→ WHAT THE TASK REQUIRES
Only an exact repetition of all the entries will be accepted.

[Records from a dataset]
┄┄┄┄┄┄

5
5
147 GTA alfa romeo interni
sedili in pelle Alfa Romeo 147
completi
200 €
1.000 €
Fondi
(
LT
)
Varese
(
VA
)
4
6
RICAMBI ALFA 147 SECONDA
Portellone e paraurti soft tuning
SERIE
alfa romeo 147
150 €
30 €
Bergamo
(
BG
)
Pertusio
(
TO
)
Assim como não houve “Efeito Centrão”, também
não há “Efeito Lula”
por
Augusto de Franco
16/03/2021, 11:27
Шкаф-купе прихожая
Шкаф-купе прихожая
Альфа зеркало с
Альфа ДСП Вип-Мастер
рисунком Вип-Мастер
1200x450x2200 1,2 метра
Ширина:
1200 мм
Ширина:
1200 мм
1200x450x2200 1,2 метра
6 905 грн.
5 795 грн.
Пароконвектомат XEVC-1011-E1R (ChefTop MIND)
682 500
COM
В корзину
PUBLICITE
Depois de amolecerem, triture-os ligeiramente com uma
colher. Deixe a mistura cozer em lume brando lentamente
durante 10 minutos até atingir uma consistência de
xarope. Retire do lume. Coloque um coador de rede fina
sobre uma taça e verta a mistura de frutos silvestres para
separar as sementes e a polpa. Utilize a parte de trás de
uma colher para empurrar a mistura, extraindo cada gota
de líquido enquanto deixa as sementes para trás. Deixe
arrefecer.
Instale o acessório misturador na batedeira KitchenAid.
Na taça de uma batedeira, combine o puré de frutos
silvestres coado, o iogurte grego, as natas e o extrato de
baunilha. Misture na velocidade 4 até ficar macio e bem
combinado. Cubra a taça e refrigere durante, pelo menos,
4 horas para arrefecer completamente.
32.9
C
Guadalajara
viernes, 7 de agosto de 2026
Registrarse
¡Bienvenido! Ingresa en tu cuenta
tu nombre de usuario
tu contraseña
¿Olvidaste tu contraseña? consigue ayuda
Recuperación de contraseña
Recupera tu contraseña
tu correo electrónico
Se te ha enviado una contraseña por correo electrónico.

┄┄┄┄┄┄

→ PROBLEM SOLUTION
5
5
147 GTA alfa romeo interni
sedili in pelle Alfa Romeo 147
completi
200 €
1.000 €
Fondi
(
LT
)
Varese
(
VA
)
4
6
RICAMBI ALFA 147 SECONDA
Portellone e paraurti soft tuning
SERIE
alfa romeo 147
150 €
30 €
Bergamo
(
BG
)
Pertusio
(
TO
)
Assim como não houve “Efeito Centrão”, também
não há “Efeito Lula”
por
Augusto de Franco
16/03/2021, 11:27
Шкаф-купе прихожая
Шкаф-купе прихожая
Альфа зеркало с
Альфа ДСП Вип-Мастер
рисунком Вип-Мастер
1200x450x2200 1,2 метра
Ширина:
1200 мм
Ширина:
1200 мм
1200x450x2200 1,2 метра
6 905 грн.
5 795 грн.
Пароконвектомат XEVC-1011-E1R (ChefTop MIND)
682 500
COM
В корзину
PUBLICITE
Depois de amolecerem, triture-os ligeiramente com uma
colher. Deixe a mistura cozer em lume brando lentamente
durante 10 minutos até atingir uma consistência de
xarope. Retire do lume. Coloque um coador de rede fina
sobre uma taça e verta a mistura de frutos silvestres para
separar as sementes e a polpa. Utilize a parte de trás de
uma colher para empurrar a mistura, extraindo cada gota
de líquido enquanto deixa as sementes para trás. Deixe
arrefecer.
Instale o acessório misturador na batedeira KitchenAid.
Na taça de uma batedeira, combine o puré de frutos
silvestres coado, o iogurte grego, as natas e o extrato de
baunilha. Misture na velocidade 4 até ficar macio e bem
combinado. Cubra a taça e refrigere durante, pelo menos,
4 horas para arrefecer completamente.
32.9
C
Guadalajara
viernes, 7 de agosto de 2026
Registrarse
¡Bienvenido! Ingresa en tu cuenta
tu nombre de usuario
tu contraseña
¿Olvidaste tu contraseña? consigue ayuda
Recuperación de contraseña
Recupera tu contraseña
tu correo electrónico
Se te ha enviado una contraseña por correo electrónico.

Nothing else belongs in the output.